§ **EXERCISE BRIEF**
Lines below containing the word "freelancer" should be copied out.

------ TASK INPUT

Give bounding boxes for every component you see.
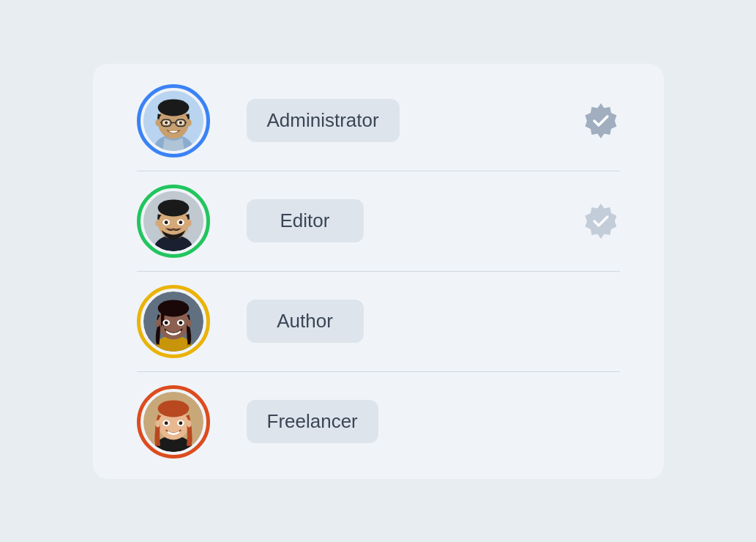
- avatar-author: [137, 285, 210, 358]
- verified-badge-editor: [582, 202, 620, 240]
- avatar-freelancer: [137, 385, 210, 459]
- verified-badge-administrator: [582, 102, 620, 140]
- svg-point-24: [179, 220, 182, 224]
- svg-point-36: [155, 319, 160, 327]
- svg-point-14: [155, 119, 160, 126]
- svg-point-47: [155, 420, 160, 427]
- svg-point-11: [165, 121, 168, 124]
- svg-point-33: [164, 321, 168, 324]
- svg-point-22: [164, 220, 168, 224]
- avatar-administrator: [137, 84, 210, 157]
- role-label-author: Author: [247, 300, 364, 343]
- user-row-administrator[interactable]: Administrator: [137, 71, 620, 171]
- svg-point-13: [179, 121, 181, 124]
- user-list: Administrator: [93, 64, 664, 479]
- avatar-editor: [137, 185, 210, 258]
- role-label-freelancer: Freelancer: [247, 400, 378, 443]
- svg-point-48: [187, 420, 192, 427]
- svg-point-4: [157, 99, 189, 116]
- role-label-editor: Editor: [247, 199, 364, 242]
- user-row-author[interactable]: Author: [137, 272, 620, 372]
- svg-point-44: [164, 421, 168, 425]
- svg-point-37: [187, 319, 192, 327]
- role-label-administrator: Administrator: [247, 99, 400, 142]
- user-row-editor[interactable]: Editor: [137, 171, 620, 272]
- svg-point-35: [179, 321, 182, 324]
- user-row-freelancer[interactable]: Freelancer: [137, 372, 620, 472]
- svg-point-15: [187, 119, 192, 126]
- svg-point-42: [157, 400, 189, 417]
- svg-point-25: [155, 219, 160, 226]
- svg-point-20: [157, 199, 189, 216]
- svg-point-46: [179, 421, 182, 425]
- svg-point-26: [187, 219, 192, 226]
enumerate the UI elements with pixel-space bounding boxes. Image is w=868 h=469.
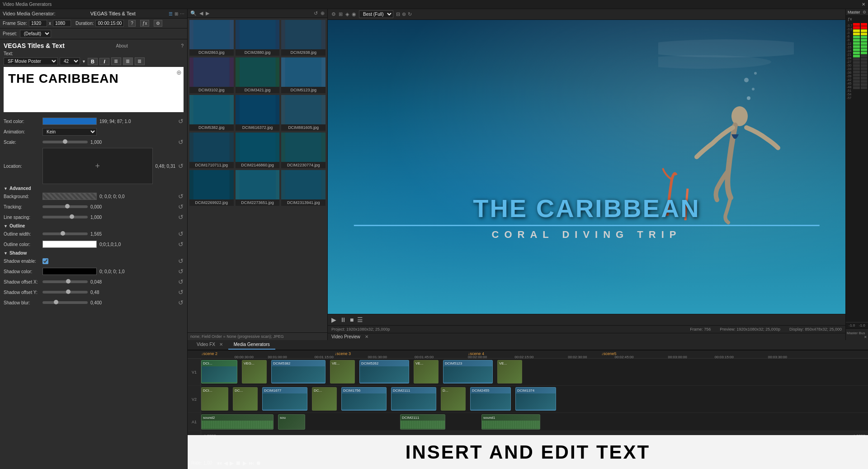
align-center-btn[interactable]: ≣ xyxy=(123,57,133,65)
list-view-icon[interactable]: ☰ xyxy=(169,11,173,16)
preset-select[interactable]: (Default) xyxy=(20,30,51,38)
media-item[interactable]: DCIM616372.jpg xyxy=(236,95,280,131)
background-swatch[interactable] xyxy=(42,193,97,200)
media-item[interactable]: DCIM2313941.jpg xyxy=(281,170,326,206)
tracking-slider[interactable] xyxy=(42,205,88,208)
outline-width-reset[interactable]: ↺ xyxy=(178,230,184,237)
line-spacing-reset[interactable]: ↺ xyxy=(178,213,184,221)
media-item[interactable]: DCIM2273651.jpg xyxy=(236,170,280,206)
shadow-blur-reset[interactable]: ↺ xyxy=(178,299,184,306)
pause-btn[interactable]: ⏸ xyxy=(340,316,346,323)
preview-tool3-icon[interactable]: ◉ xyxy=(352,11,356,17)
media-item[interactable]: DCIM1710711.jpg xyxy=(189,133,234,168)
loop-icon[interactable]: ↻ xyxy=(408,11,412,17)
text-color-swatch[interactable] xyxy=(42,118,97,125)
clip-dcim1374[interactable]: DCIM1374 xyxy=(515,387,556,411)
help-icon[interactable]: ? xyxy=(181,43,184,48)
nav-forward-icon[interactable]: ▶ xyxy=(206,10,209,16)
tab-media-generators[interactable]: Media Generators xyxy=(228,340,275,350)
video-preview-close[interactable]: ✕ xyxy=(365,334,368,339)
clip-dc-2b[interactable]: DC... xyxy=(233,387,258,411)
text-expand-btn[interactable]: ⊕ xyxy=(176,69,182,76)
window-close[interactable]: ✕ xyxy=(862,2,865,7)
clip-dcim1756[interactable]: DCIM1756 xyxy=(341,387,387,411)
stop-btn[interactable]: ■ xyxy=(350,316,354,323)
options-icon[interactable]: ⋯ xyxy=(180,11,184,16)
italic-btn[interactable]: I xyxy=(99,58,109,65)
audio-clip-sound2[interactable]: sound2 xyxy=(201,414,274,430)
frame-width[interactable]: 1920 xyxy=(29,20,47,27)
scale-reset[interactable]: ↺ xyxy=(178,138,184,146)
zoom-out-icon[interactable]: 🔍 xyxy=(190,10,197,16)
shadow-enable-checkbox[interactable] xyxy=(42,258,48,264)
background-reset[interactable]: ↺ xyxy=(178,193,184,200)
media-item[interactable]: DCIM5123.jpg xyxy=(281,57,326,93)
font-size-arrow[interactable]: ▼ xyxy=(82,59,86,64)
location-picker[interactable]: + xyxy=(42,148,153,184)
tab-video-fx-close[interactable]: ✕ xyxy=(219,342,223,347)
media-item[interactable]: DCIM3421.jpg xyxy=(236,57,280,93)
clip-ve-2[interactable]: VE... xyxy=(330,360,355,384)
media-item[interactable]: DCIM2269922.jpg xyxy=(189,170,234,206)
master-settings-icon[interactable]: ⚙ xyxy=(863,10,866,14)
clip-2d[interactable]: D... xyxy=(441,387,466,411)
play-btn[interactable]: ▶ xyxy=(331,316,336,323)
line-spacing-slider[interactable] xyxy=(42,216,88,218)
menu-btn[interactable]: ☰ xyxy=(357,316,363,323)
clip-ve-3[interactable]: VE... xyxy=(414,360,439,384)
clip-2c[interactable]: DC... xyxy=(312,387,337,411)
clip-dcim5382[interactable]: DCIM5382 xyxy=(271,360,326,384)
master-bus-close[interactable]: Master Bus ✕ xyxy=(846,328,868,340)
media-item[interactable]: DCIM5382.jpg xyxy=(189,95,234,131)
quality-select[interactable]: Best (Full) xyxy=(359,10,393,18)
frame-height[interactable]: 1080 xyxy=(53,20,71,27)
refresh-icon[interactable]: ↺ xyxy=(314,10,318,16)
align-right-btn[interactable]: ≣ xyxy=(135,57,145,65)
shadow-offset-x-reset[interactable]: ↺ xyxy=(178,278,184,285)
shadow-color-swatch[interactable] xyxy=(42,268,97,275)
preview-settings-icon[interactable]: ⚙ xyxy=(331,11,336,17)
media-item[interactable]: DCIM2230774.jpg xyxy=(281,133,326,168)
advanced-section-header[interactable]: ▼ Advanced xyxy=(4,186,184,191)
outline-section-header[interactable]: ▼ Outline xyxy=(4,223,184,228)
tracking-reset[interactable]: ↺ xyxy=(178,203,184,210)
settings-btn[interactable]: ⚙ xyxy=(154,20,162,27)
tab-video-fx[interactable]: Video FX ✕ xyxy=(191,340,228,350)
clip-dcim1677[interactable]: DCIM1677 xyxy=(262,387,307,411)
clip-dcim2111[interactable]: DCIM2111 xyxy=(391,387,436,411)
clip-dcim5262[interactable]: DCIM5262 xyxy=(359,360,409,384)
animation-select[interactable]: Kein xyxy=(42,128,97,136)
nav-back-icon[interactable]: ◀ xyxy=(199,10,203,16)
font-size-select[interactable]: 42 xyxy=(60,57,80,65)
outline-color-reset[interactable]: ↺ xyxy=(178,241,184,248)
add-icon[interactable]: ⊕ xyxy=(321,10,325,16)
clip-dci-1[interactable]: DCI... xyxy=(201,360,237,384)
scale-slider[interactable] xyxy=(42,141,88,143)
outline-color-swatch[interactable] xyxy=(42,241,97,248)
preview-tool1-icon[interactable]: ⊞ xyxy=(339,11,343,17)
duration-value[interactable]: 00:00:15:00 xyxy=(95,20,124,27)
help-btn[interactable]: ? xyxy=(128,20,136,27)
media-item[interactable]: DCIM3102.jpg xyxy=(189,57,234,93)
grid-view-icon[interactable]: ⊞ xyxy=(175,11,178,16)
location-reset[interactable]: ↺ xyxy=(178,162,184,170)
master-bus-close-icon[interactable]: ✕ xyxy=(864,335,867,339)
shadow-offset-y-reset[interactable]: ↺ xyxy=(178,289,184,296)
about-btn[interactable]: About xyxy=(116,43,128,48)
fx-btn[interactable]: ƒx xyxy=(140,20,150,27)
media-grid-scrollable[interactable]: DCIM2863.jpgDCIM2880.jpgDCIM2938.jpgDCIM… xyxy=(188,18,327,332)
shadow-offset-y-slider[interactable] xyxy=(42,291,88,294)
media-item[interactable]: DCIM2880.jpg xyxy=(236,20,280,56)
align-left-btn[interactable]: ≣ xyxy=(111,57,121,65)
audio-clip-sou[interactable]: sou xyxy=(278,414,305,430)
shadow-color-reset[interactable]: ↺ xyxy=(178,268,184,275)
clip-ve-4[interactable]: VE... xyxy=(497,360,522,384)
shadow-section-header[interactable]: ▼ Shadow xyxy=(4,251,184,256)
clip-dcim5123[interactable]: DCIM5123 xyxy=(443,360,493,384)
media-item[interactable]: DCIM2938.jpg xyxy=(281,20,326,56)
media-item[interactable]: DCIM2863.jpg xyxy=(189,20,234,56)
shadow-enable-reset[interactable]: ↺ xyxy=(178,257,184,265)
font-select[interactable]: SF Movie Poster xyxy=(4,57,58,65)
snap-icon[interactable]: ⊟ xyxy=(396,11,400,17)
bold-btn[interactable]: B xyxy=(88,58,98,65)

------------

§ **RESPONSE**
- avatar-freelancer: [137, 385, 210, 459]
- role-label-freelancer: Freelancer: [247, 400, 378, 443]
- user-row-freelancer[interactable]: Freelancer: [137, 372, 620, 472]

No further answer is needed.